"""

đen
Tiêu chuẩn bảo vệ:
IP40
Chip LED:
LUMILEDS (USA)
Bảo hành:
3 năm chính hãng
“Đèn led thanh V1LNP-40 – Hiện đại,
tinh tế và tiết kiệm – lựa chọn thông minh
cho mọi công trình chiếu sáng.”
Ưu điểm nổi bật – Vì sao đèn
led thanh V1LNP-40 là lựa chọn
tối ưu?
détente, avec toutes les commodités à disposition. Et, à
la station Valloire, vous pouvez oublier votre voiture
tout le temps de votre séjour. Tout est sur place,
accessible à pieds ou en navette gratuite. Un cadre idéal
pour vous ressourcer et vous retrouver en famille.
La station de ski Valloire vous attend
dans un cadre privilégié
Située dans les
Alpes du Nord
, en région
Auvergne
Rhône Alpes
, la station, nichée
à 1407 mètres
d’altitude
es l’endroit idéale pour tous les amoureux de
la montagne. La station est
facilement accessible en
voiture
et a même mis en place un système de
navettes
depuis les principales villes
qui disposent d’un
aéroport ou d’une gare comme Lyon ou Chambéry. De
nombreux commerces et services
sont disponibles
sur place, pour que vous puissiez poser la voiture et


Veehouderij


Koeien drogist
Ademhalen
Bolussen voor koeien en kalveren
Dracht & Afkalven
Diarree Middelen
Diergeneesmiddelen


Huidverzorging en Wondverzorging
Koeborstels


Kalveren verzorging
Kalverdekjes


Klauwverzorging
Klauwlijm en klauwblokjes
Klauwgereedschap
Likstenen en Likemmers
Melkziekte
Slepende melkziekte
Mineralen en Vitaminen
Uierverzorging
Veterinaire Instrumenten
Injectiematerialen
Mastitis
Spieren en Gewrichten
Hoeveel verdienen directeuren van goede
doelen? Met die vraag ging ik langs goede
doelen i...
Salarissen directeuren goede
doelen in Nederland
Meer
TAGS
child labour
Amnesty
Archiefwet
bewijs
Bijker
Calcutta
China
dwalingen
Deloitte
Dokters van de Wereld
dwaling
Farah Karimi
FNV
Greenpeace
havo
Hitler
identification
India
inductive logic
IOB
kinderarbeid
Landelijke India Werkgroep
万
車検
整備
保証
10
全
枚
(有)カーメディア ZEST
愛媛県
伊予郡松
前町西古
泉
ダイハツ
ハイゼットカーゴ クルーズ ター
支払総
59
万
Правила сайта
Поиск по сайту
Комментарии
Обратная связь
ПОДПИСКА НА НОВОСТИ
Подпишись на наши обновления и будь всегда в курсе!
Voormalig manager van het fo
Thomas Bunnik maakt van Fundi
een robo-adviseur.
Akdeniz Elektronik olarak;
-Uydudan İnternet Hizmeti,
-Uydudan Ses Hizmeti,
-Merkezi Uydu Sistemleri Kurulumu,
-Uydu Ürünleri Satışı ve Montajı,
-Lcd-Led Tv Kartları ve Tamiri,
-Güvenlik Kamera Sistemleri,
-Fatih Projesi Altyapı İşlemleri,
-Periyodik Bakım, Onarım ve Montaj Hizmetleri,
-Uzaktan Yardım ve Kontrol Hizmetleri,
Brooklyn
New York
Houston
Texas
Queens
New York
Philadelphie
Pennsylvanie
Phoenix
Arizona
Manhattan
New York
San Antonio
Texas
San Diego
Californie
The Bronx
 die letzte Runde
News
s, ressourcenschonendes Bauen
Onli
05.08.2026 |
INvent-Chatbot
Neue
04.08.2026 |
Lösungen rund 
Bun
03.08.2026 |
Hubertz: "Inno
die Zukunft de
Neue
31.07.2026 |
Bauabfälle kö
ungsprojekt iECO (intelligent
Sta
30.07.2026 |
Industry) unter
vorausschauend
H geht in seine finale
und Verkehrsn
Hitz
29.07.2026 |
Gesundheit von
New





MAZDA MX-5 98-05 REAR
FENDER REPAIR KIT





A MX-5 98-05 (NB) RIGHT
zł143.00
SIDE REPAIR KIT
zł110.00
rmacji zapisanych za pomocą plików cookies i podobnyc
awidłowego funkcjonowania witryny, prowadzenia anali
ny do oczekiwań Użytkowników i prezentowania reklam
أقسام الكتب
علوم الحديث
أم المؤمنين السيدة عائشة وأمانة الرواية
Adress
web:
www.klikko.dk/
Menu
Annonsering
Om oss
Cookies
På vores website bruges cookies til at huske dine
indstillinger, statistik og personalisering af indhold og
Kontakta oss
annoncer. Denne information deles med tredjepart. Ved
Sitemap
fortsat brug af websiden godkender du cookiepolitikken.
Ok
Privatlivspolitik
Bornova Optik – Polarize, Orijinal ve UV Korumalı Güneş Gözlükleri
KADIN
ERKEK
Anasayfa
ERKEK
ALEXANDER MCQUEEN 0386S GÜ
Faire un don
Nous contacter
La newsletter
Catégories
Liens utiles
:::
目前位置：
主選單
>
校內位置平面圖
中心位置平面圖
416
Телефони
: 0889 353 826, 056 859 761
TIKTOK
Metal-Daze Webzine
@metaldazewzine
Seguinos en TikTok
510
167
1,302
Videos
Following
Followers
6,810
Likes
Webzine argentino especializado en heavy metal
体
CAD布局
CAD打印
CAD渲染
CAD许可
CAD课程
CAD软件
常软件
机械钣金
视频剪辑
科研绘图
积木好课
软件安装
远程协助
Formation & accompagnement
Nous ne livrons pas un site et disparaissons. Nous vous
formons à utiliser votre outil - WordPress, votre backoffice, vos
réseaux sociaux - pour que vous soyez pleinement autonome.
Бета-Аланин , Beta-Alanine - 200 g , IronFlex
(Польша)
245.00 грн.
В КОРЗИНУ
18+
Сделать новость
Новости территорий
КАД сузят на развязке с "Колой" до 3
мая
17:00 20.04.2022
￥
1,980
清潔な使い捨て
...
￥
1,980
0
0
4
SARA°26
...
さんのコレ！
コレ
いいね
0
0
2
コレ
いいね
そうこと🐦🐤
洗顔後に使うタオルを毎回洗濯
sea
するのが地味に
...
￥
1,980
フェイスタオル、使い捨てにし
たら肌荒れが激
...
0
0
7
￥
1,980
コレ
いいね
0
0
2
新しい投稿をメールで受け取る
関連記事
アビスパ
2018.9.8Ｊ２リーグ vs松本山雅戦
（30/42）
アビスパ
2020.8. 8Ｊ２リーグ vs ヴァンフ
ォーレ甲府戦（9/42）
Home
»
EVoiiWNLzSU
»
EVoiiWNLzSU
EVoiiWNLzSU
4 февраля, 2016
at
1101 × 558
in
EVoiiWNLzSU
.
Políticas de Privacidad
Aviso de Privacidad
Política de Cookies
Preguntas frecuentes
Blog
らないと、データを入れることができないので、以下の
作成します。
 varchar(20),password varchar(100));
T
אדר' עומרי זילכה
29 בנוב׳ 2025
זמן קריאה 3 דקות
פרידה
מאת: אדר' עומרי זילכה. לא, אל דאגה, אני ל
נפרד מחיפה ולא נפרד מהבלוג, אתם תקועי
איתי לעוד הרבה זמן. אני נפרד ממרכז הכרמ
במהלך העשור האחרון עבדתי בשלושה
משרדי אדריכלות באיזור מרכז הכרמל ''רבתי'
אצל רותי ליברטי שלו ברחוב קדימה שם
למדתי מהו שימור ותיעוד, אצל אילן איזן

"""

» **INSTRUCTIONS FOR THE TASK**
Report every line in the data above in which the word "Hizmetleri" appears.

» **WRITTEN ANSWER**
-Periyodik Bakım, Onarım ve Montaj Hizmetleri,
-Uzaktan Yardım ve Kontrol Hizmetleri,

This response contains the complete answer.